■ **RECORDS SHOWN**:
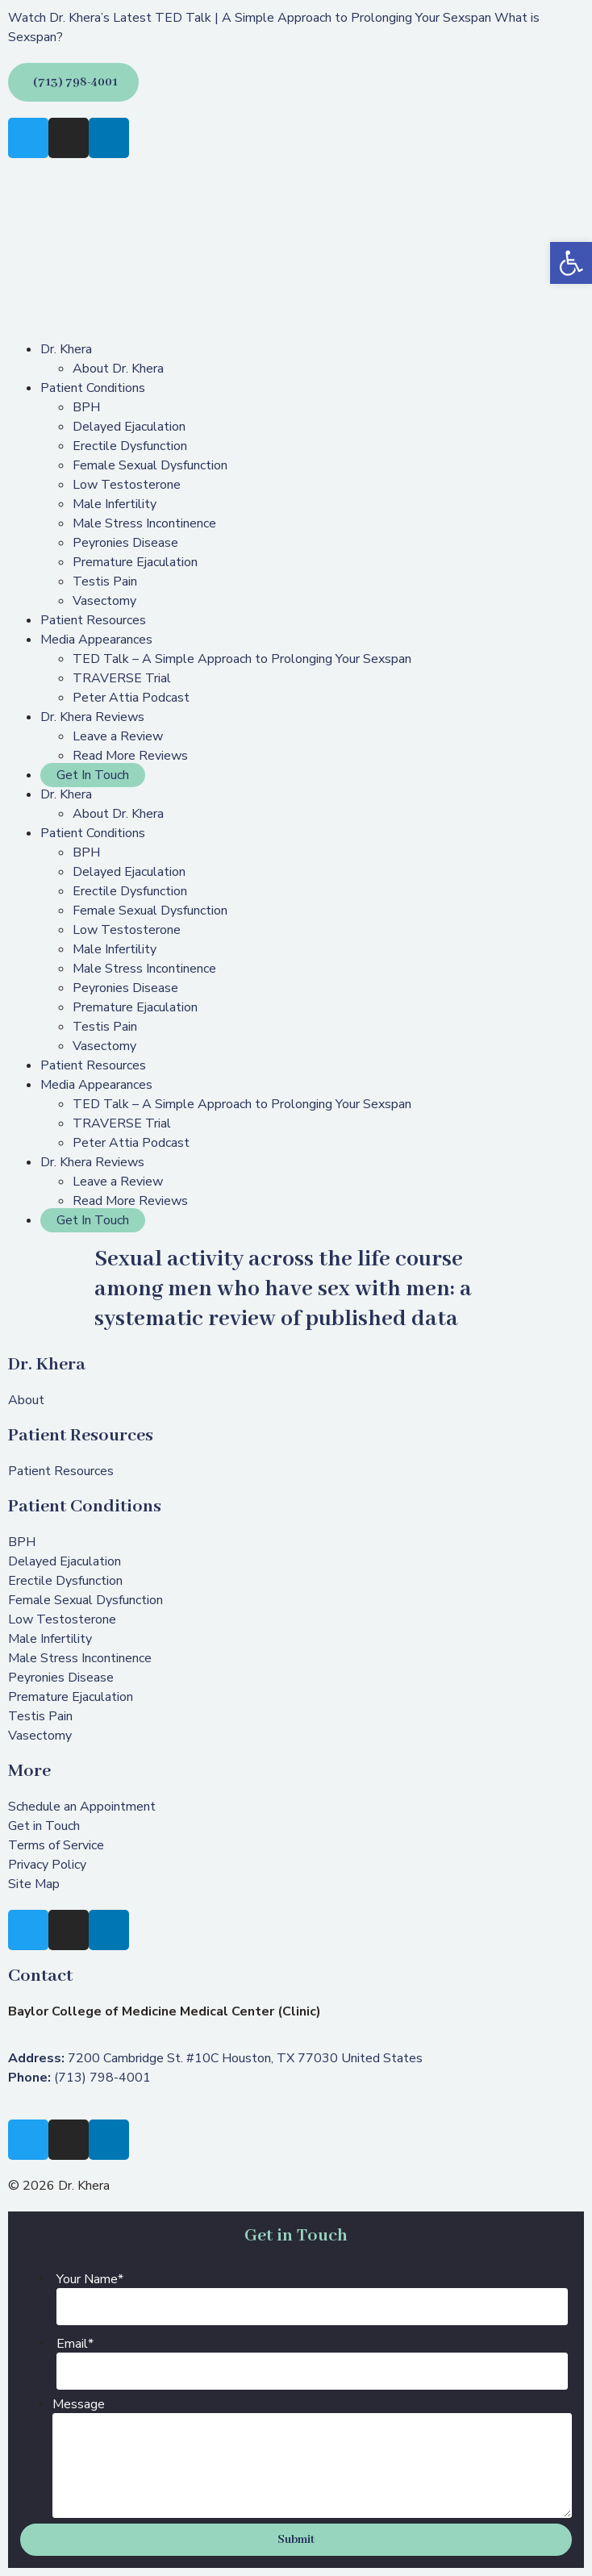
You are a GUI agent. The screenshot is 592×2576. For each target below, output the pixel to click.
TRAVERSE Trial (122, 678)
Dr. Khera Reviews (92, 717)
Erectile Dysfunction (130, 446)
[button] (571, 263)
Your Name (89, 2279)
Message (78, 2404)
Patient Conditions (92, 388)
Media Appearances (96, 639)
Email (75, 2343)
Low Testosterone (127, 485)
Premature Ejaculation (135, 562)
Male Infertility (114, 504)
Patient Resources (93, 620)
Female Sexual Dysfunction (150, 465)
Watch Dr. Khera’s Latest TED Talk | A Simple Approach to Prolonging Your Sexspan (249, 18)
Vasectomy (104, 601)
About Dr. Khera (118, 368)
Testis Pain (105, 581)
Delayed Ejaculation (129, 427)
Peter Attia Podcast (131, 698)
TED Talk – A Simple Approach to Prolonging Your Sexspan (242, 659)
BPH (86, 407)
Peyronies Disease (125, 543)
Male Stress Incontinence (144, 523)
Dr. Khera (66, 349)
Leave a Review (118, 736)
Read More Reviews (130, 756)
...
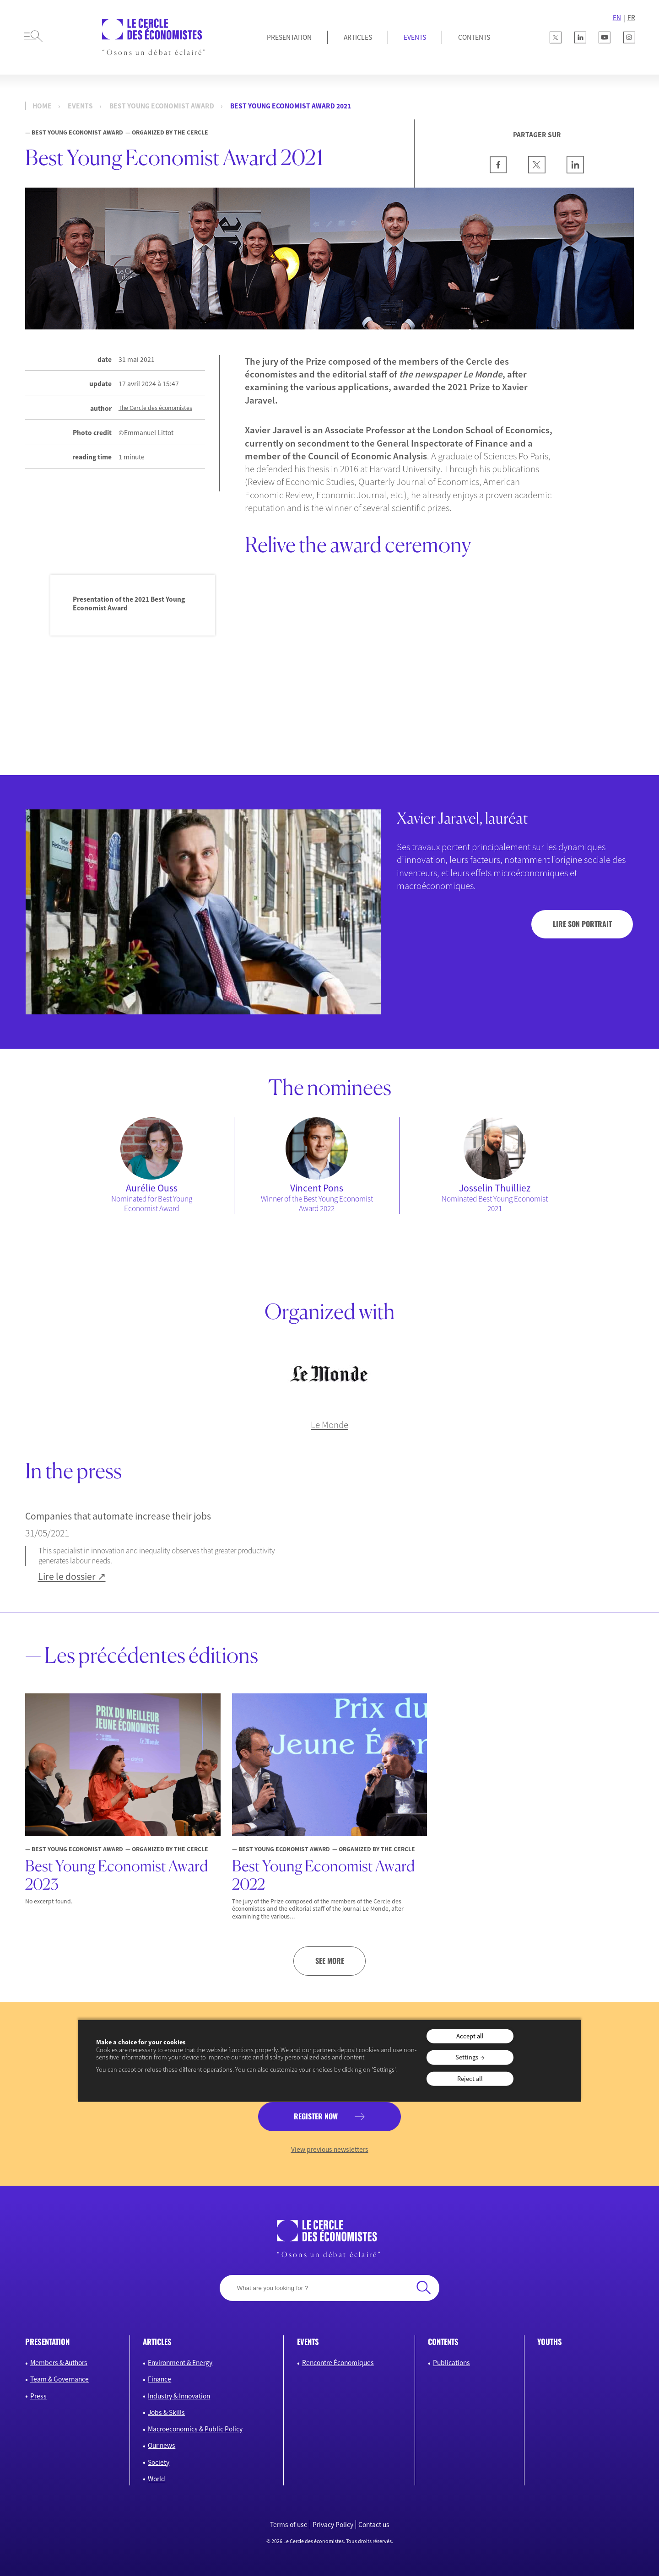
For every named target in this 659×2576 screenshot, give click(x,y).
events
...
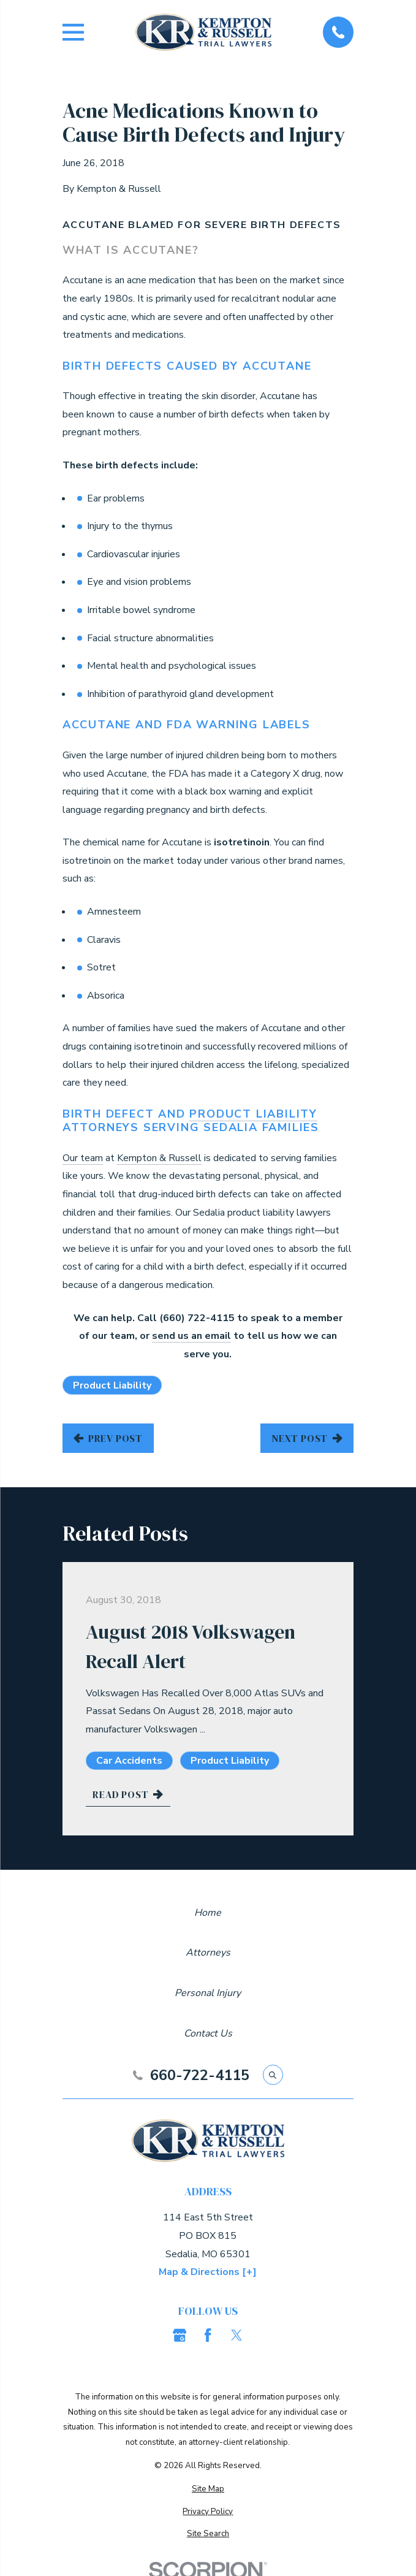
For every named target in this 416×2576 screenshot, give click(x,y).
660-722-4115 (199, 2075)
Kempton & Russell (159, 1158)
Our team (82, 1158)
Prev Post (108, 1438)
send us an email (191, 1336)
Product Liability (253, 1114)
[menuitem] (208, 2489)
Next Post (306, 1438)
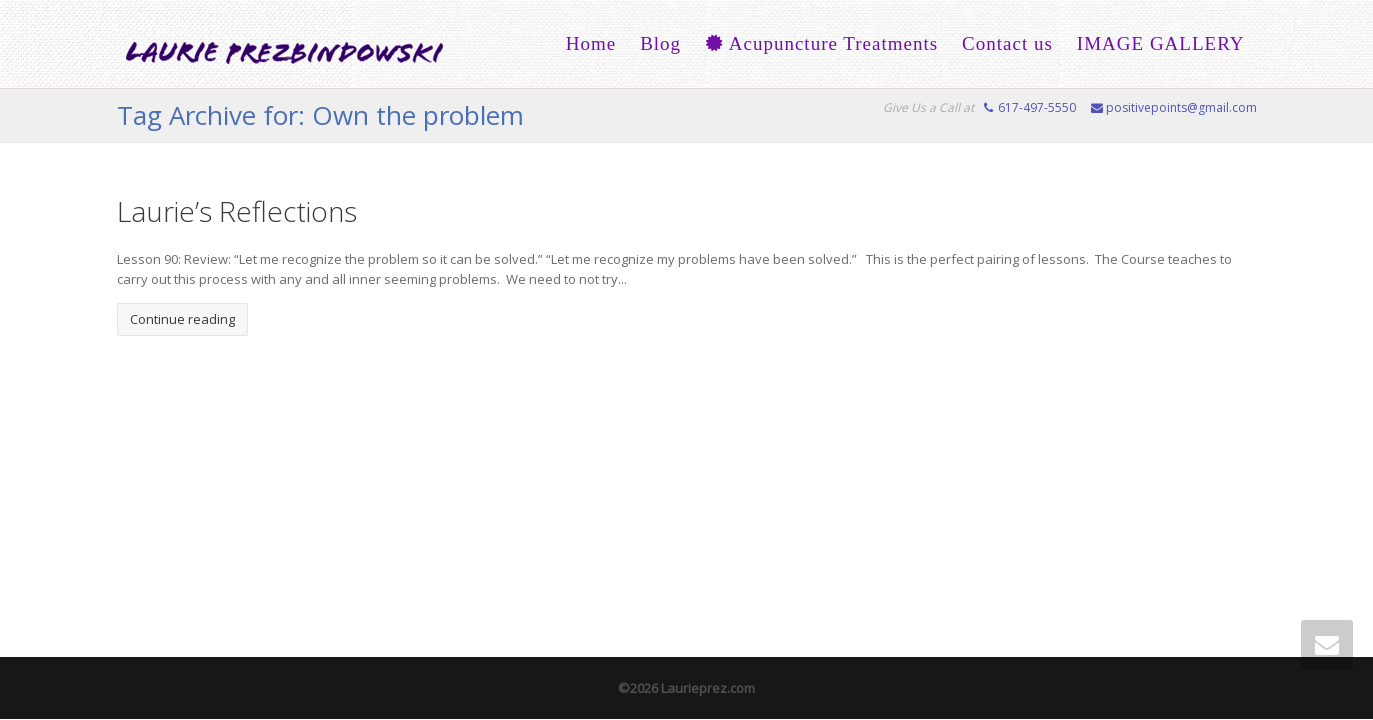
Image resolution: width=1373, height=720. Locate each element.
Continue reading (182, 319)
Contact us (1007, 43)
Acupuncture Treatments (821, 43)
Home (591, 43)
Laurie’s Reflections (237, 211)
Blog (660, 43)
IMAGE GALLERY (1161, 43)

■ **ACTIVITY**:
Using the listing above, return word for word each line from the one that has "You are a GUI" through the one that has "Vasectomy (104, 601)", and no line outside that range.

■ **RESULT FOR THIS TASK**:
You are a GUI agent. The screenshot is 592×2576. For each target below, output the pixel to click.
TRAVERSE Trial (122, 678)
Dr. Khera Reviews (92, 717)
Erectile Dysfunction (130, 446)
[button] (571, 263)
Your Name (89, 2279)
Message (78, 2404)
Patient Conditions (92, 388)
Media Appearances (96, 639)
Email (75, 2343)
Low Testosterone (127, 485)
Premature Ejaculation (135, 562)
Male Infertility (114, 504)
Patient Resources (93, 620)
Female Sexual Dysfunction (150, 465)
Watch Dr. Khera’s Latest TED Talk | A Simple Approach to Prolonging Your Sexspan (249, 18)
Vasectomy (104, 601)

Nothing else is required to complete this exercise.